[Intel-gfx] [PATCH 3/5] drm/i915/execlists: Process interrupted context on reset

Wed Jul 17 13:43:34 UTC 2019

Quoting Chris Wilson (2019-07-17 14:40:26)
> Quoting Tvrtko Ursulin (2019-07-17 14:31:00)
> > 
> > On 16/07/2019 13:49, Chris Wilson wrote:
> > > By stopping the rings, we may trigger an arbitration point resulting in
> > > a premature context-switch (i.e. a completion event before the request
> > > is actually complete). This clears the active context before the reset,
> > > but we must remember to rewind the incomplete context for replay upon
> > > resume.
> > > 
> > > Signed-off-by: Chris Wilson <chris at chris-wilson.co.uk>
> > > ---
> > >   drivers/gpu/drm/i915/gt/intel_lrc.c | 6 ++++--
> > >   1 file changed, 4 insertions(+), 2 deletions(-)
> > > 
> > > diff --git a/drivers/gpu/drm/i915/gt/intel_lrc.c b/drivers/gpu/drm/i915/gt/intel_lrc.c
> > > index 9b87a2fc186c..7570a9256001 100644
> > > --- a/drivers/gpu/drm/i915/gt/intel_lrc.c
> > > +++ b/drivers/gpu/drm/i915/gt/intel_lrc.c
> > > @@ -1419,7 +1419,8 @@ static void process_csb(struct intel_engine_cs *engine)
> > >                        * coherent (visible from the CPU) before the
> > >                        * user interrupt and CSB is processed.
> > >                        */
> > > -                     GEM_BUG_ON(!i915_request_completed(*execlists->active));
> > > +                     GEM_BUG_ON(!i915_request_completed(*execlists->active) &&
> > > +                                !reset_in_progress(execlists));
> > >                       execlists_schedule_out(*execlists->active++);
> > >   
> > >                       GEM_BUG_ON(execlists->active - execlists->inflight >
> > > @@ -2254,7 +2255,7 @@ static void __execlists_reset(struct intel_engine_cs *engine, bool stalled)
> > >        */
> > >       rq = execlists_active(execlists);
> > >       if (!rq)
> > > -             return;
> > > +             goto unwind;
> > >   
> > >       ce = rq->hw_context;
> > >       GEM_BUG_ON(i915_active_is_idle(&ce->active));
> > > @@ -2331,6 +2332,7 @@ static void __execlists_reset(struct intel_engine_cs *engine, bool stalled)
> > >       intel_ring_update_space(ce->ring);
> > >       __execlists_update_reg_state(ce, engine);
> > >   
> > > +unwind:
> > >       /* Push back any incomplete requests for replay after the reset. */
> > >       __unwind_incomplete_requests(engine);
> > >   }
> > > 
> > 
> > Sounds plausible.
> > 
> > Reviewed-by: Tvrtko Ursulin <tvrtko.ursulin at intel.com>
> > 
> > Shouldn't there be a Fixes: tag to go with it?
> 
> Yeah, it's rare even by our standards, I think there's a live_hangcheck
> failure about once a month that could be the result of this. However,
> the result would be an unrecoverable GPU hang as each attempt at
> resetting would not see the missing request and so it would remain
> perpetually in the engine->active.list until a set-wedged (i.e. suspend
> in the user case).

Heh, the commit responsible was one that was itself trying to workaround
the effect of stop_engines() setting RING_HEAD=0 :)

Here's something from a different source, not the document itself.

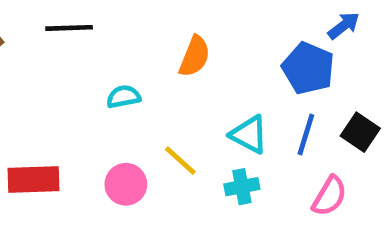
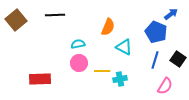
cyan triangle: (249, 135) -> (124, 47), moved
yellow line: (180, 161) -> (102, 71), turned -42
pink circle: (126, 184) -> (79, 63), moved
cyan cross: (242, 187) -> (120, 79), moved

commit 1863e3020ab50bd5f68d85719ba26356cc282643
Author: Chris Wilson <chris at chris-wilson.co.uk>
Date:   Thu Apr 11 14:05:15 2019 +0100

    drm/i915/execlists: Always reset the context's RING registers

    During reset, we try and stop the active ring. This has the consequence
    that we often clobber the RING registers within the context image. When
    we find an active request, we update the context image to rerun that
    request (if it was guilty, we replace the hanging user payload with
    NOPs). However, we were ignoring an active context if the request had
    completed, with the consequence that the next submission on that request
    would start with RING_HEAD==0 and not the tail of the previous request,
    causing all requests still in the ring to be rerun. Rare, but
    occasionally seen within CI where we would spot that the context seqno
    would reverse and complain that we were retiring an incomplete request.

-Chris